A aluna-mestra tenta acompanhar a turma com movimentos exagerados. Perde o compasso do grupo. "Baixinho, Deborah. Não precisa saltar tão alto", orienta Nora. A seqüência de exercícios é tão puxada que uma bailarina cai no chão, zonza, após uma série de rodopios. Deborah não sossega. Nos rápidos intervalos da aula, aproveita para preparar a aula que dará em seguida. Emenda passos de xaxado ao balé clássico, ondula o corpo de forma sinuosa, contorce o braço por detrás da cabeça e faz movimentos bruscos com as pernas. "Ela sempre cria na hora", conta a assistente Karina Mendes. A música clássica dá espaço a um rap americano.
Deborah assume o comando. "Vai, abraça. Redondo! Balança, balança, pressão! Cresce", orienta.
 
A filha, Clara, 24, coordenadora do Centro de Movimento Deborah Colker -misto de escola de dança e centro cultural que leva o nome da coreógrafa no bairro da Glória-, aproveita uma pausa do treino para pedir um espaço na agenda da mãe. "É difícil a gente conseguir conversar. Ela está sempre trabalhando", diz ela, que preferiu estudar design a seguir a dança. "Você passaria o dia todo rolando e suando? Eu, hein! É ralação demais! Fora que ser da companhia da minha mãe não é mole, não. Ela é uma carrasca."
 
Durante os ensaios de "Cruel" e "Rota", espetáculo criado em 1997, no qual os bailarinos se movimentam em uma roda de ferro e que ainda hoje excursiona mundo afora, Deborah é só sorrisos. "Ela anda bem humorada", diz um bailarino. E um tanto distante do dia-a-dia da própria companhia. Desde o começo de 2007, quando aceitou o desafio de ser a primeira mulher a dirigir um espetáculo do Cirque du Soleil, ela viaja mensalmente ao Canadá, para onde se muda em janeiro para acompanhar os três últimos meses de ensaio.
 
"O espetáculo é uma coisa viva, como um bebê. Ele vai se modificando com o tempo, mesmo depois da estréia.
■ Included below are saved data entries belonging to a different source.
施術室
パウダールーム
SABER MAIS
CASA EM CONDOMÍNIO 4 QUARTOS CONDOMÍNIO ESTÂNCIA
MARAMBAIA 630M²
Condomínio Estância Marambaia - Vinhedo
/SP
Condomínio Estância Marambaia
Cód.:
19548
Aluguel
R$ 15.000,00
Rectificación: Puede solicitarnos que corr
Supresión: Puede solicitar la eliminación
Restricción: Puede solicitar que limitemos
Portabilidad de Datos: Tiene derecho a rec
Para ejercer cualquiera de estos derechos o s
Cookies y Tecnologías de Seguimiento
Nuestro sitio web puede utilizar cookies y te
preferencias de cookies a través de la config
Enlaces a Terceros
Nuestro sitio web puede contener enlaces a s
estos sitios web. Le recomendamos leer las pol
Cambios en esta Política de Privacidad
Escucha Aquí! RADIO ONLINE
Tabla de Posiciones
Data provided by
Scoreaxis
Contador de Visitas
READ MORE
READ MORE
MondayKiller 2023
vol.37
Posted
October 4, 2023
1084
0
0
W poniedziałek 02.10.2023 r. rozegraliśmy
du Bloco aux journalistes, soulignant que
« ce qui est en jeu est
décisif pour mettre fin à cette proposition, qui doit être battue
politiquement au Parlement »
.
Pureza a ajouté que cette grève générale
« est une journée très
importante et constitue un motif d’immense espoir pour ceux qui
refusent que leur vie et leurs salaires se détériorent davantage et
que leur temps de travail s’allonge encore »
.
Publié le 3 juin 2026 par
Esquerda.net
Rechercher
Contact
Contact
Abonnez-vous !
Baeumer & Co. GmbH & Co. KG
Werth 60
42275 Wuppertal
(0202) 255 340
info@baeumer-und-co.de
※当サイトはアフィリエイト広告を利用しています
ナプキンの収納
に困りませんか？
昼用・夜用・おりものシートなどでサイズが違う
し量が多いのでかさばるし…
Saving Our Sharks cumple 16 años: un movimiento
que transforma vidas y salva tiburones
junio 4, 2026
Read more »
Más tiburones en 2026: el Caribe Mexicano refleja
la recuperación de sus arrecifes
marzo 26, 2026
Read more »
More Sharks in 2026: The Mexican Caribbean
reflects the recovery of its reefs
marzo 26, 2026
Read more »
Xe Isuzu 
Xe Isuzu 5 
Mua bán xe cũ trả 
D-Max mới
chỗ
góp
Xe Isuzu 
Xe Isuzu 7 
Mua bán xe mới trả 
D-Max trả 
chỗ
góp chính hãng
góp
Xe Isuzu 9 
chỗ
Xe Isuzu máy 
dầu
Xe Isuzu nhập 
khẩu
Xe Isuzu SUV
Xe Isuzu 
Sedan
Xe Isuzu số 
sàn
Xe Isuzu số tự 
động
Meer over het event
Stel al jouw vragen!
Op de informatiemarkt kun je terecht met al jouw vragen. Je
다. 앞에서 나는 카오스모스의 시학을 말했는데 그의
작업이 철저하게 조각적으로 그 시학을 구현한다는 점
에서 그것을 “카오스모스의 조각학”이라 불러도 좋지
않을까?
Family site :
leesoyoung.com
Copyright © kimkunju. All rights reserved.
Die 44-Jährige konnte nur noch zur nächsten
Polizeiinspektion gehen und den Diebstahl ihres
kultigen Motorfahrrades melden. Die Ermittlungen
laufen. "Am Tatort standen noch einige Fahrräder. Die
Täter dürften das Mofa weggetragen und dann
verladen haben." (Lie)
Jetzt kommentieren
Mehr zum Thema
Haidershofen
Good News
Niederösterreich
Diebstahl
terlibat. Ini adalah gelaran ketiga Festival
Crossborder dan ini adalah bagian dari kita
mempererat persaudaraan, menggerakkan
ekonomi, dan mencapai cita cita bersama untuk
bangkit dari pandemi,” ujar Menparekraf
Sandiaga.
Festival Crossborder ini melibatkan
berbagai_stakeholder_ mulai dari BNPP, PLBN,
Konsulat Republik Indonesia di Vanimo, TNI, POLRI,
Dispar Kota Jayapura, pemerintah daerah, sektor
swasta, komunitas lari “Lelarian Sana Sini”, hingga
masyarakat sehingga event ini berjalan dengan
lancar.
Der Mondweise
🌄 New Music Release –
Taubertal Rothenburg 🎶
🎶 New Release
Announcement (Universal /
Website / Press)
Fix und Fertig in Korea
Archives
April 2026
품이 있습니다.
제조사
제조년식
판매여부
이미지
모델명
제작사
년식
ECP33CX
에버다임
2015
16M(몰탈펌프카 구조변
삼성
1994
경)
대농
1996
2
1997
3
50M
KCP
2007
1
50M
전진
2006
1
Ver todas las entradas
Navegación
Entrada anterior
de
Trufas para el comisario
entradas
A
A gente precisa ficar atento", afirma Deborah, que contará com a ajuda da ensaiadora Jacqueline Motta para, digamos, incrementar o rebolado dos 44 acrobatas da trupe, "pouco acostumados a fazer movimentos diferentes de seus números".
 
Marcado para estrear no dia 23 de abril, em Montreal, o novo show do grupo circense, inspirado no mundo dos insetos, já tem turnê programada. Primeiro, vai para Toronto e Quebec. Depois, faz seis cidades americanas, entre elas Los Angeles, NY e San Francisco, e parte rumo à Ásia. O Brasil, por enquanto, não faz parte dos planos. "Seria bom, né", diz ela, sem saber ao certo por onde começar para fazer o lobby dentro da estrutura internacional. "São tantos departamentos...".
 
Enquanto analisa no computador o DVD com o teste de um dos últimos palhaços a serem contratados, Deborah discorre sobre seu "grande bebê", o Centro de Movimento. "A escola não dá sucesso, não dá dinheiro, mas é uma cozinha que une conhecimento com experiência criativa", afirma. Segundo ela, mais de 70 alunos hoje são bolsistas, sem que haja qualquer parceria com ONGs. "Não viso só quem quer ser bailarino, mas quem quer dançar. Porque a dança está ligada à saúde do corpo e do espírito."
 
No fim do dia, um fã pede para vê-la. Diz que é artista plástico, figurinista, maquiador e que, mesmo sem saber "fazer uma pirueta", adoraria ter "uma bolsa de estudos porque gosto de dança". Deborah não perde o rebolado. "Olha só, eu acredito no escambo. Temos uma apresentação com 200 alunos da escola no fim do ano e vamos precisar de mão-de-obra", dá a deixa. "Odeio mendigo, pedinte. As pessoas têm que ter vontade de trabalhar."
 
"Faz uma semana que não vejo "Cruel", fico com uma saudade!", diz a ex-jogadora de vôlei e pianista, que começou a coreografar para o teatro nos anos 80, a convite de Dina Sfat. O início da temporada paulista deixa Deborah tensa. "Parece que estamos estreando de novo", diz, sobre a peça que de fato já excursiona pelo Brasil desde março. Segundo ela, "Cruel" nasceu do espetáculo "Nó" (2005), que falava do desejo. "Fiz uma lista do que é cruel, a vida, o amor. Tem coisa mais cruel do que o espelho?", pergunta, citando um dos objetos cênicos da montagem. Desta vez, o espetáculo é cruel também para ela. Afinal, é o primeiro em que não estará no palco como bailarina.